**Supplied records:**

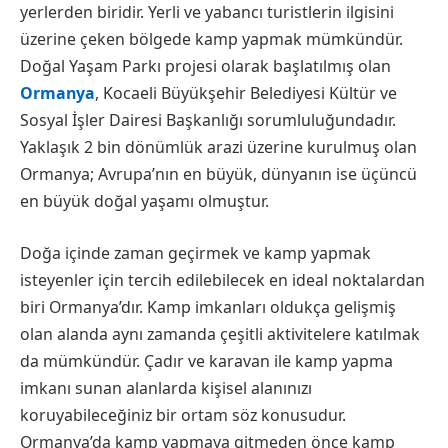
yerlerden biridir. Yerli ve yabancı turistlerin ilgisini
üzerine çeken bölgede kamp yapmak mümkündür.
Doğal Yaşam Parkı projesi olarak başlatılmış olan
Ormanya
, Kocaeli Büyükşehir Belediyesi Kültür ve
Sosyal İşler Dairesi Başkanlığı sorumluluğundadır.
Yaklaşık 2 bin dönümlük arazi üzerine kurulmuş olan
Ormanya; Avrupa’nın en büyük, dünyanın ise üçüncü
en büyük doğal yaşamı olmuştur.
Doğa içinde zaman geçirmek ve kamp yapmak
isteyenler için tercih edilebilecek en ideal noktalardan
biri Ormanya’dır. Kamp imkanları oldukça gelişmiş
olan alanda aynı zamanda çeşitli aktivitelere katılmak
da mümkündür. Çadır ve karavan ile kamp yapma
imkanı sunan alanlarda kişisel alanınızı
koruyabileceğiniz bir ortam söz konusudur.
Ormanya’da kamp yapmaya gitmeden önce kamp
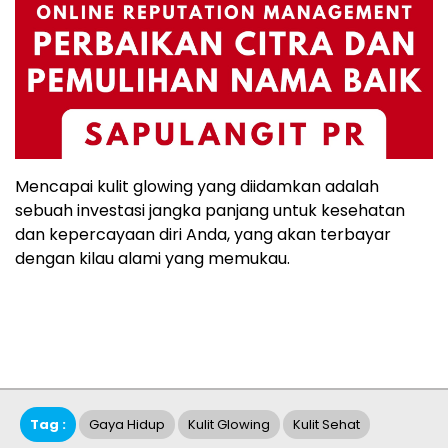
Mencapai kulit glowing yang diidamkan adalah
sebuah investasi jangka panjang untuk kesehatan
dan kepercayaan diri Anda, yang akan terbayar
dengan kilau alami yang memukau.
Tag :
Gaya Hidup
Kulit Glowing
Kulit Sehat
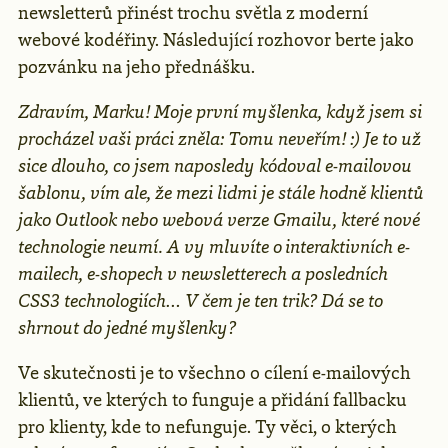
newsletterů přinést trochu světla z moderní
webové kodéřiny. Následující rozhovor berte jako
pozvánku na jeho přednášku.
Zdravím, Marku! Moje první myšlenka, když jsem si
procházel vaši práci zněla: Tomu neveřím! :) Je to už
sice dlouho, co jsem naposledy kódoval e-mailovou
šablonu, vím ale, že mezi lidmi je stále hodně klientů
jako Outlook nebo webová verze Gmailu, které nové
technologie neumí. A vy mluvíte o interaktivních e-
mailech, e-shopech v newsletterech a posledních
CSS3 technologiích… V čem je ten trik? Dá se to
shrnout do jedné myšlenky?
Ve skutečnosti je to všechno o cílení e-mailových
klientů, ve kterých to funguje a přidání fallbacku
pro klienty, kde to nefunguje. Ty věci, o kterých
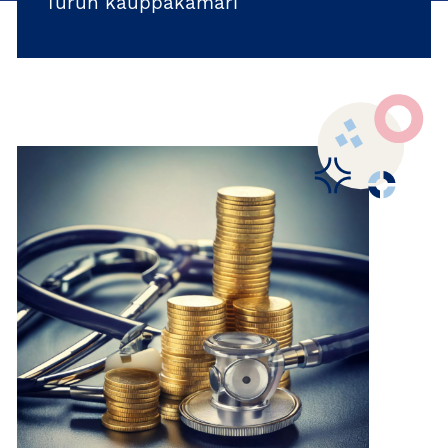
Turun kauppakamari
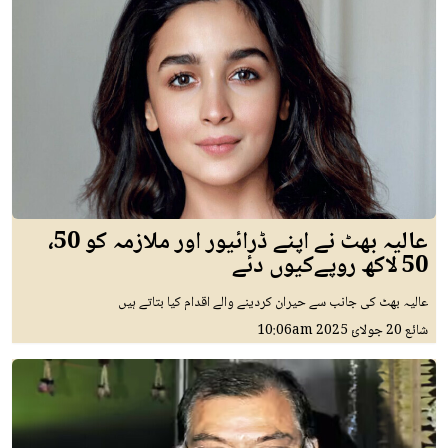
عالیہ بھٹ نے اپنے ڈرائیور اور ملازمہ کو 50،
50 لاکھ روپےکیوں دئے
عالیہ بھٹ کی جانب سے حیران کردینے والے اقدام کیا بتاتے ہیں
شائع
20 جولائ 2025
10:06am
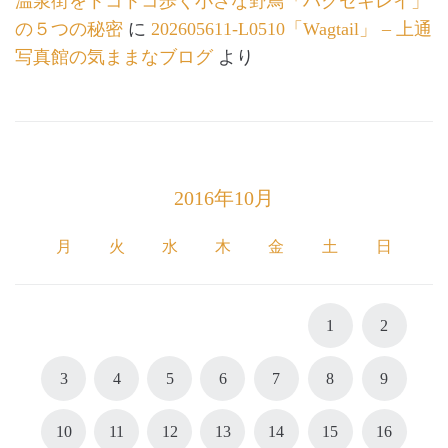
温泉街をトコトコ歩く小さな野鳥「ハクセキレイ」
の５つの秘密
に
202605611-L0510「Wagtail」 – 上通
写真館の気ままなブログ
より
2016年10月
月
火
水
木
金
土
日
1
2
3
4
5
6
7
8
9
10
11
12
13
14
15
16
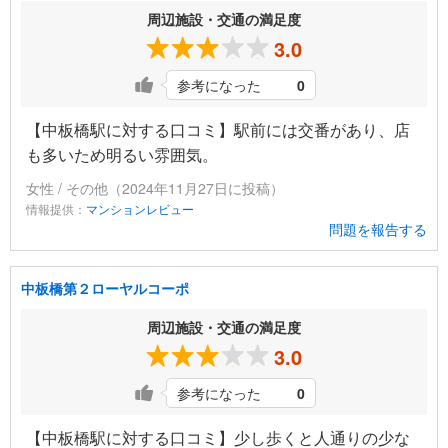
周辺施設・交通の満足度
3.0
参考になった
0
【中板橋駅に対する口コミ】駅前には交番があり、店
も多いため明るい雰囲気。
女性 / その他（2024年11月27日に投稿）
情報提供：
マンションレビュー
問題を報告する
中板橋第２ローヤルコーポ
周辺施設・交通の満足度
3.0
参考になった
0
【中板橋駅に対する口コミ】少し歩くと人通りの少な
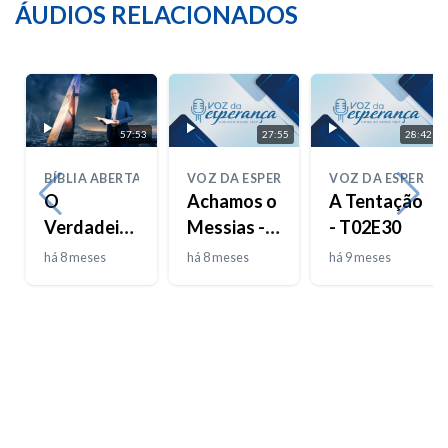
ÁUDIOS RELACIONADOS
57:53
27:55
28:42
BÍBLIA ABERTA
VOZ DA ESPERANÇA
VOZ DA ESPERAN
O
Achamos o
A Tentação
Verdadeiro
Messias -
- T02E30
Josué
T02E31
há 8 meses
há 8 meses
há 9 meses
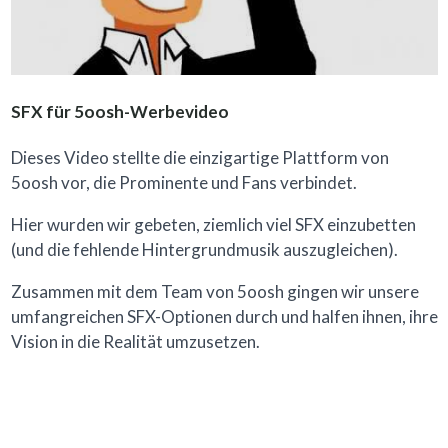
SFX für 5oosh-Werbevideo
Dieses Video stellte die einzigartige Plattform von
5oosh vor, die Prominente und Fans verbindet.
Hier wurden wir gebeten, ziemlich viel SFX einzubetten
(und die fehlende Hintergrundmusik auszugleichen).
Zusammen mit dem Team von 5oosh gingen wir unsere
umfangreichen SFX-Optionen durch und halfen ihnen, ihre
Vision in die Realität umzusetzen.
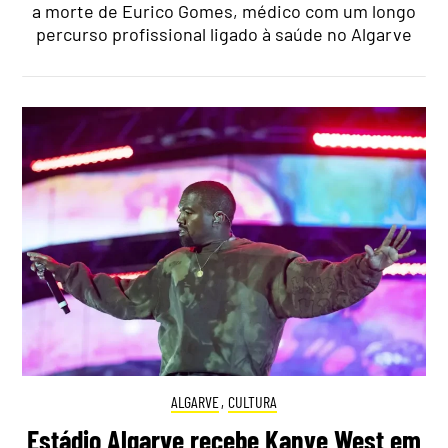
a morte de Eurico Gomes, médico com um longo
percurso profissional ligado à saúde no Algarve
ALGARVE
,
CULTURA
Estádio Algarve recebe Kanye West em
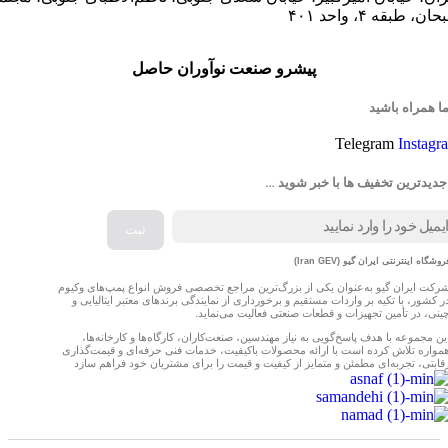
ان، طبقه ۴، واحد ۴۰۱
پیشرو صنعت نوآوران حاصل
ما همراه باشید
Telegram
Instagr
جدیدترین تخفیف ها با خبر شوید …
روشگاه اینترنتی ایران گیو (Iran GEV)
رکت ایران گیو به‌عنوان یکی از بزرگ‌ترین مراجع تخصصی فروش انواع پمپ‌های وکیوم
ر کشور، با تکیه بر واردات مستقیم و برخورداری از نمایندگی برندهای معتبر ایتالیایی و
ینی، در تأمین تجهیزات و قطعات صنعتی فعالیت می‌نماید.
ین مجموعه با هدف پاسخ‌گویی به نیاز مهندسین، صنعت‌کاران، کارگاه‌ها و کارخانه‌ها،
مواره تلاش کرده است با ارائه محصولات باکیفیت، خدمات فنی حرفه‌ای و قیمت‌گذاری
قابتی، تجربه‌ای مطمئن و متمایز از کیفیت و قیمت را برای مشتریان خود فراهم سازد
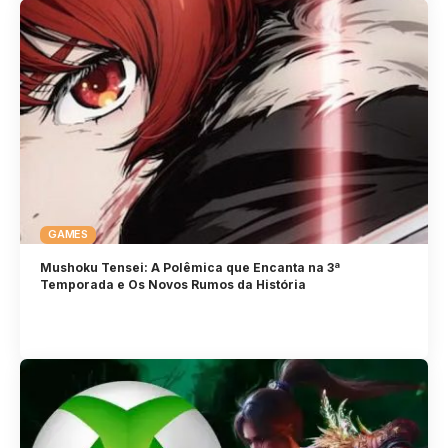
GAMES
Mushoku Tensei: A Polêmica que Encanta na 3ª
Temporada e Os Novos Rumos da História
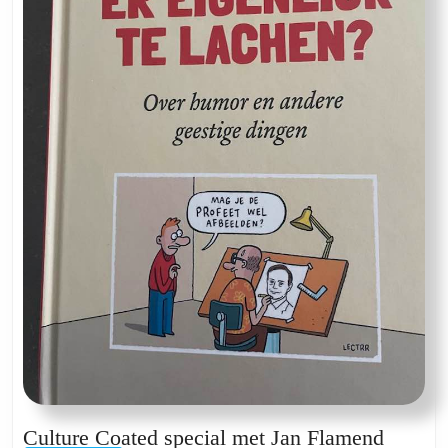
Cultur
Culture Coated special met Jan Flamend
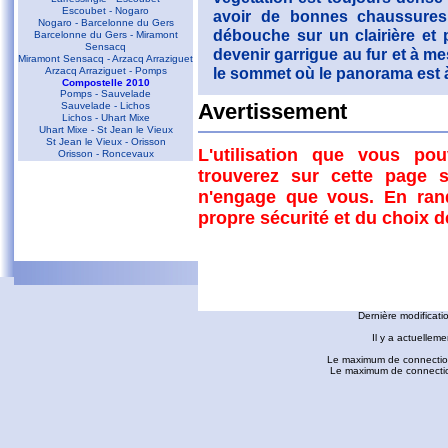
Escoubet - Nogaro
avoir de bonnes chaussures 
Nogaro - Barcelonne du Gers
débouche sur un clairière et 
Barcelonne du Gers - Miramont
Sensacq
devenir garrigue au fur et à m
Miramont Sensacq - Arzacq Arraziguet
le sommet où le panorama est à
Arzacq Arraziguet - Pomps
Compostelle 2010
Pomps - Sauvelade
Pour le retour, on redescend 
Sauvelade - Lichos
Avertissement
Lichos - Uhart Mixe
(02:34). Au lieu de le traverse
Uhart Mixe - St Jean le Vieux
tourne à droite (Nord-Est) po
St Jean le Vieux - Orisson
L'utilisation que vous po
Orisson - Roncevaux
2km où on trouve sur la gauc
trouverez sur cette page s
Conques - Toulouse
plaine d'Alaric (03:02). Enco
n'engage que vous. En ran
Conques - Cransac
goudronnée où l'on part à ga
Cransac - Peyrusse le Roc
propre sécurité et du choix 
(03:45).
Peyrusse le Roc - Villefranche de
Rouergue
Villefranche de Rouergue - Najac
Tracé
Gaillac - Rabastens
Rabastens - Montastruc la Conseillère
fredorando.fr est mis à
Montastruc le Conseillère - Toulouse
Ariège
Dernière modificati
Sarrat des Auzels - Pierre de Roland
Prat Moll
Il y a actuelleme
Le Jasse de Beille d'en Haut
Balade vers Montgaillard
Le maximum de connection
Les dolmens de Cérizols
Le maximum de connections
La Pique d'Endron
Laparan - Fontargenta - Estagnol -
Ruille
Roc de Cos - Pic de l'Aspre
Le Roc de la Courgue
Le Pech de Foix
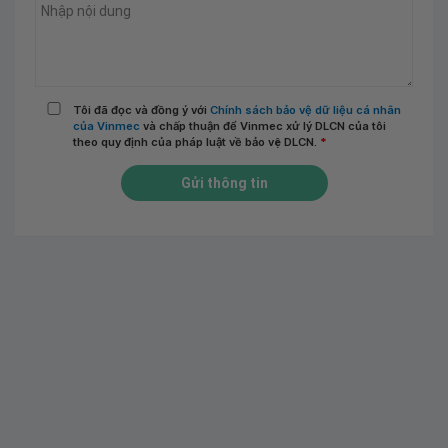
Tôi đã đọc và đồng ý với
Chính sách bảo vệ dữ liệu cá nhân
của Vinmec
và chấp thuận để Vinmec xử lý DLCN của tôi
theo quy định của pháp luật về bảo vệ DLCN.
*
Gửi thông tin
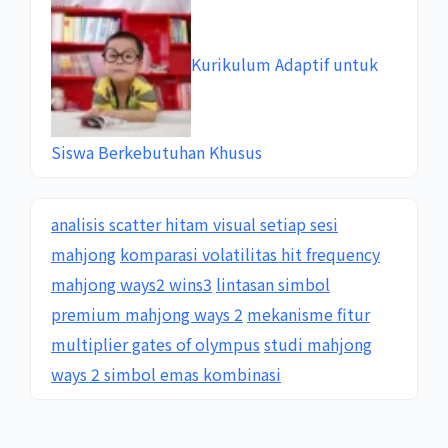
Kurikulum Adaptif untuk
Siswa Berkebutuhan Khusus
analisis scatter hitam visual setiap sesi
mahjong
komparasi volatilitas hit frequency
mahjong ways2 wins3
lintasan simbol
premium mahjong ways 2
mekanisme fitur
multiplier gates of olympus
studi mahjong
ways 2 simbol emas kombinasi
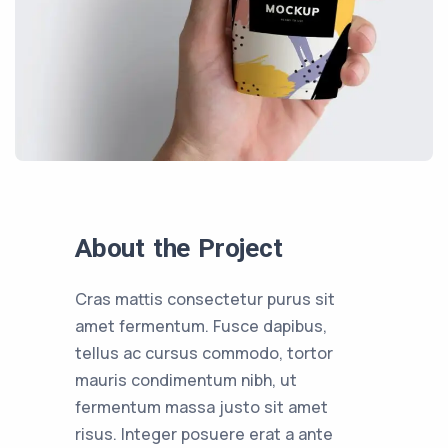
About the Project
Cras mattis consectetur purus sit
amet fermentum. Fusce dapibus,
tellus ac cursus commodo, tortor
mauris condimentum nibh, ut
fermentum massa justo sit amet
risus. Integer posuere erat a ante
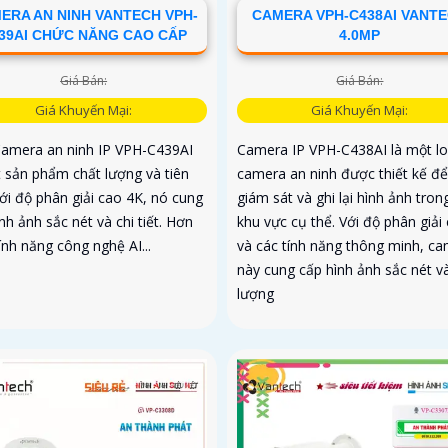
ERA AN NINH VANTECH VPH-
CAMERA VPH-C438AI VANT
39AI CHỨC NĂNG CAO CẤP
4.0MP
Giá Bán:
Giá Bán:
Giá Khuyến Mại:
Giá Khuyến Mại:
Camera an ninh IP VPH-C439AI
Camera IP VPH-C438AI là một lo
t sản phẩm chất lượng và tiên
camera an ninh được thiết kế để
Với độ phân giải cao 4K, nó cung
giám sát và ghi lại hình ảnh tro
nh ảnh sắc nét và chi tiết. Hơn
khu vực cụ thể. Với độ phân giải
ính năng công nghệ AI...
và các tính năng thông minh, c
này cung cấp hình ảnh sắc nét v
lượng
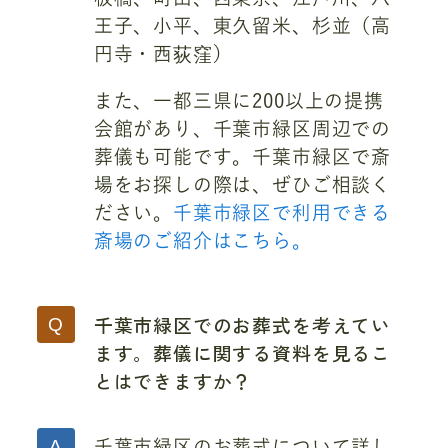
王子、小平、東久留米、杉並（高
円寺・西荻窪）
また、一都三県に200以上の提携
会館があり、千葉市緑区周辺での
葬儀も可能です。千葉市緑区で斎
場をお探しの際は、ぜひご相談く
ださい。
千葉市緑区で利用できる
斎場のご紹介はこちら。
千葉市緑区でのお葬式を考えてい
ます。葬儀に関する資料を見るこ
とはできますか？
千葉市緑区のお葬式について詳し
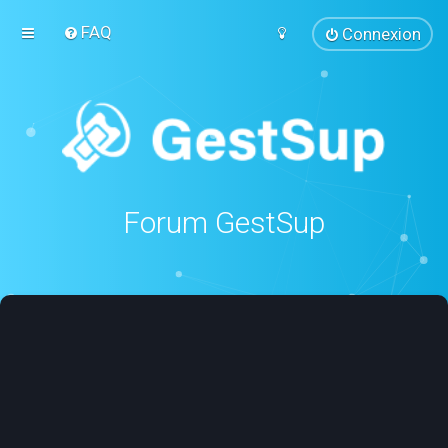
FAQ
Connexion
Forum GestSup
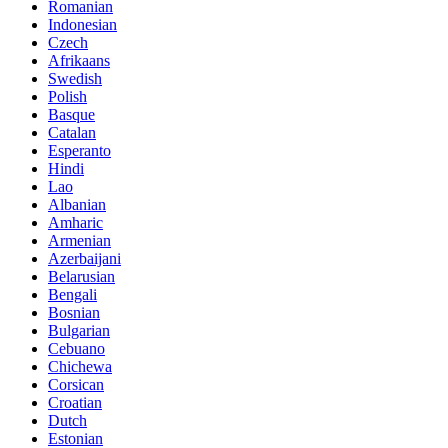
Romanian
Indonesian
Czech
Afrikaans
Swedish
Polish
Basque
Catalan
Esperanto
Hindi
Lao
Albanian
Amharic
Armenian
Azerbaijani
Belarusian
Bengali
Bosnian
Bulgarian
Cebuano
Chichewa
Corsican
Croatian
Dutch
Estonian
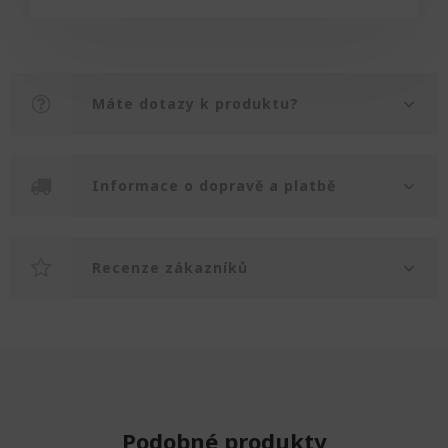
Máte dotazy k produktu?
Informace o dopravě a platbě
Recenze zákazníků
Podobné produkty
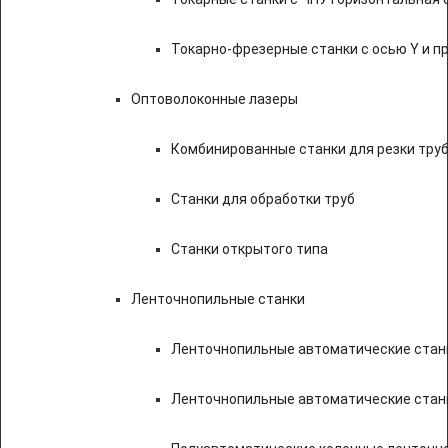
Токарно-фрезерные станки с осью Y и 
Оптоволоконные лазеры
Комбинированные станки для резки труб
Станки для обработки труб
Станки открытого типа
Ленточнопильные станки
Ленточнопильные автоматические станк
Ленточнопильные автоматические стан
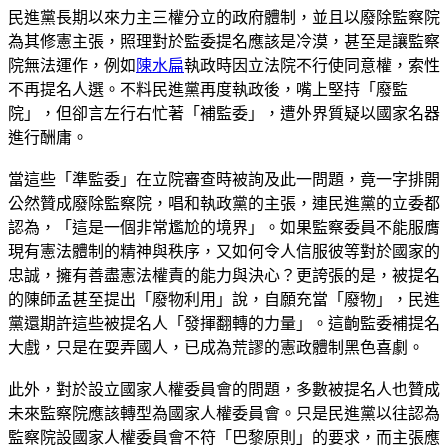
民進黨長期以來力主三權分立的政府體制，並且以廢除監察院
為其修憲主張，照理對於監委提名應該是冷漠，甚至是讓監察
院無法運作，例如
陳水扁
執政時因立法院不行使同意權，索性
不再提名人選。不料民進黨再度執政後，嘴上堅持「廢監
院」，但卻言左行右忙著「補監委」，遭外界質疑以國家名器
進行酬庸。
當這些「準監委」在立院審查時被詢及此一問題，竟一字排開
公然贊成廢除監察院，唱和執政黨的主張，連民進黨的立委都
認為，「這是一個非常尷尬的境界」。如果監察委員不能服膺
現有憲法體制的精神與秩序，又如何令人信服彼等對於國家的
忠誠，擁有善盡憲法權責的能力與決心？更誇張的是，被提名
的陳師孟甚至提出「廢物利用」說，自願充當「廢物」，民進
黨還期許這些被提名人「發揮翻轉的力量」。這齣監委補提名
大戲，只是在耍弄國人，已成為荒謬的憲政體制黑色喜劇。
此外，對於設立國家人權委員會的問題，多數被提名人也贊成
未來監察院應該轉型為國家人權委員會。只是民進黨以往認為
監察院設國家人權委員會不符「巴黎原則」的要求，而主張應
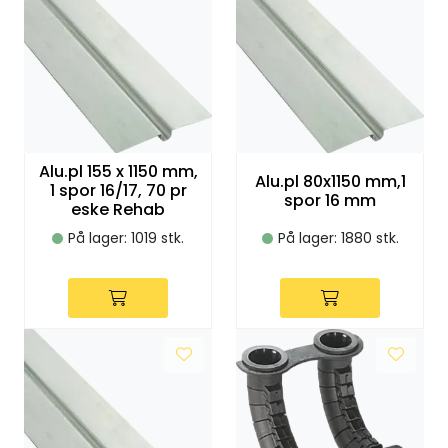
Alu.pl 155 x 1150 mm,
Alu.pl 80x1150 mm,1
1 spor 16/17, 70 pr
spor 16 mm
eske Rehab
På lager: 1019 stk.
På lager: 1880 stk.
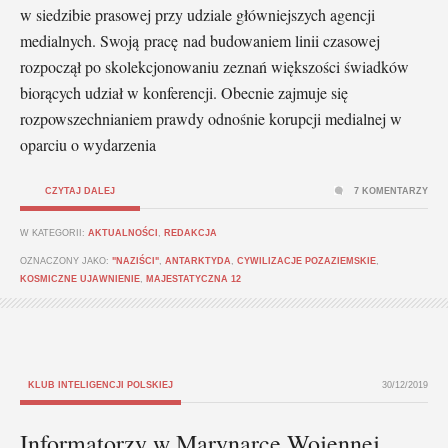
w siedzibie prasowej przy udziale główniejszych agencji
medialnych. Swoją pracę nad budowaniem linii czasowej
rozpoczął po skolekcjonowaniu zeznań większości świadków
biorących udział w konferencji. Obecnie zajmuje się
rozpowszechnianiem prawdy odnośnie korupcji medialnej w
oparciu o wydarzenia
CZYTAJ DALEJ
7 KOMENTARZY
W KATEGORII:
AKTUALNOŚCI
,
REDAKCJA
OZNACZONY JAKO:
"NAZIŚCI"
,
ANTARKTYDA
,
CYWILIZACJE POZAZIEMSKIE
,
KOSMICZNE UJAWNIENIE
,
MAJESTATYCZNA 12
KLUB INTELIGENCJI POLSKIEJ
30/12/2019
Informatorzy w Marynarce Wojennej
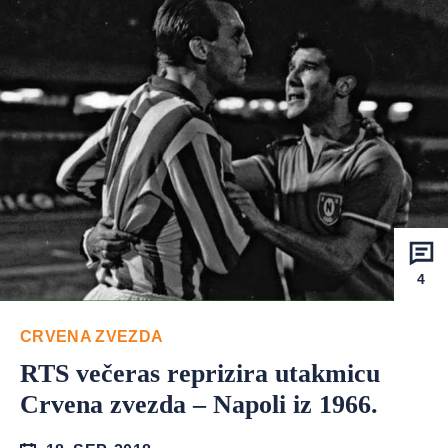
4
CRVENA ZVEZDA
RTS večeras reprizira utakmicu
Crvena zvezda – Napoli iz 1966.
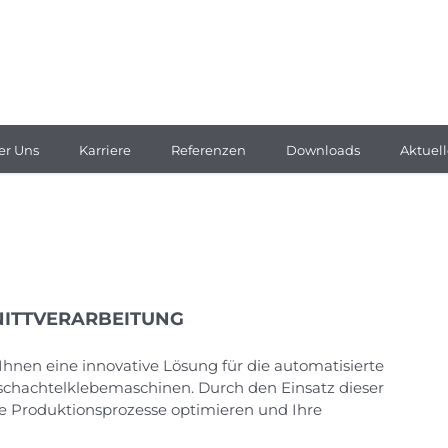
er Uns
Karriere
Referenzen
Downloads
Aktuell
NITTVERARBEITUNG
Ihnen eine innovative Lösung für die automatisierte
tschachtelklebemaschinen. Durch den Einsatz dieser
hre Produktionsprozesse optimieren und Ihre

**Exercise details:** Taking the entries above, copy word for word the lines from the one with "此外，對於設立國家人權委員會的問題，多數被提名人也贊成" up to and including the one with "w siedzibie prasowej", without any picture.

**Output:**
此外，對於設立國家人權委員會的問題，多數被提名人也贊成
未來監察院應該轉型為國家人權委員會。只是民進黨以往認為
監察院設國家人權委員會不符「巴黎原則」的要求，而主張應
Alu.pl 155 x 1150 mm,
Alu.pl 80x1150 mm,1
1 spor 16/17, 70 pr
spor 16 mm
eske Rehab
På lager: 1019 stk.
På lager: 1880 stk.
w siedzibie prasowej przy udziale główniejszych agencji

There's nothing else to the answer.